> INPUT RECORDS:

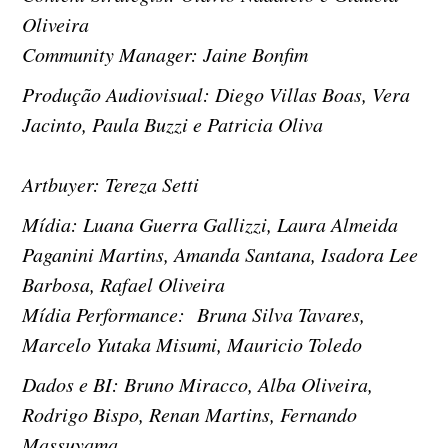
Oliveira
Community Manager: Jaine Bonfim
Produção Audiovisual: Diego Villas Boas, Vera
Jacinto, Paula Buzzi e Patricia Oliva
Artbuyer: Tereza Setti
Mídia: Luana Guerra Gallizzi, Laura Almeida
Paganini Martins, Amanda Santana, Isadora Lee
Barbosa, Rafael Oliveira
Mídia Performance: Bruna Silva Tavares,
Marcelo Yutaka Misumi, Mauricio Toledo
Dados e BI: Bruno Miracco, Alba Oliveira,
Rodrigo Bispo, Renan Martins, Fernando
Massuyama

---

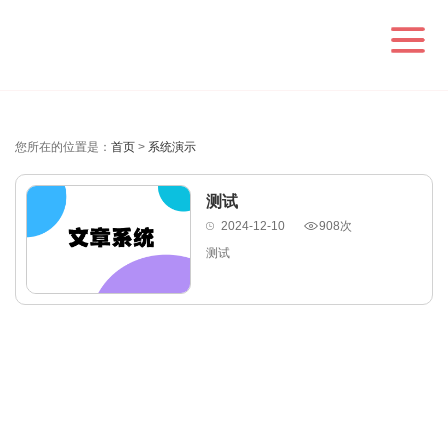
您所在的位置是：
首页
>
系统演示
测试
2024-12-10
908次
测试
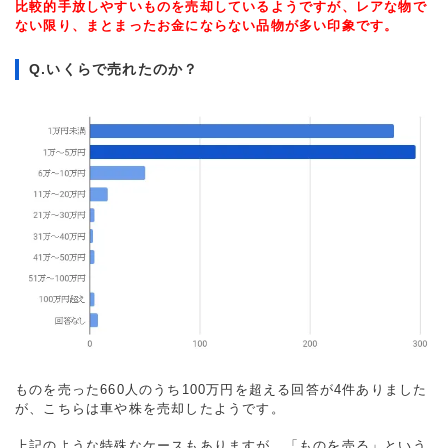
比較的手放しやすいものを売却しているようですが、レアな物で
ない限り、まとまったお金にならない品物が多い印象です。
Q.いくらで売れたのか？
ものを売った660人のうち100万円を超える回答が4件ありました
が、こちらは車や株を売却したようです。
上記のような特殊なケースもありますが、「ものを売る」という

> TASK ITEM:
Using the records above, write out exactly the lines between the one holding "ものを売った660人のうち100万円を超える回答が4件ありました" and the one holding "上記のような特殊なケースもありますが、「ものを売る」という", inclusive; leave everything else out.

> YOUR SOLUTION:
ものを売った660人のうち100万円を超える回答が4件ありました
が、こちらは車や株を売却したようです。
上記のような特殊なケースもありますが、「ものを売る」という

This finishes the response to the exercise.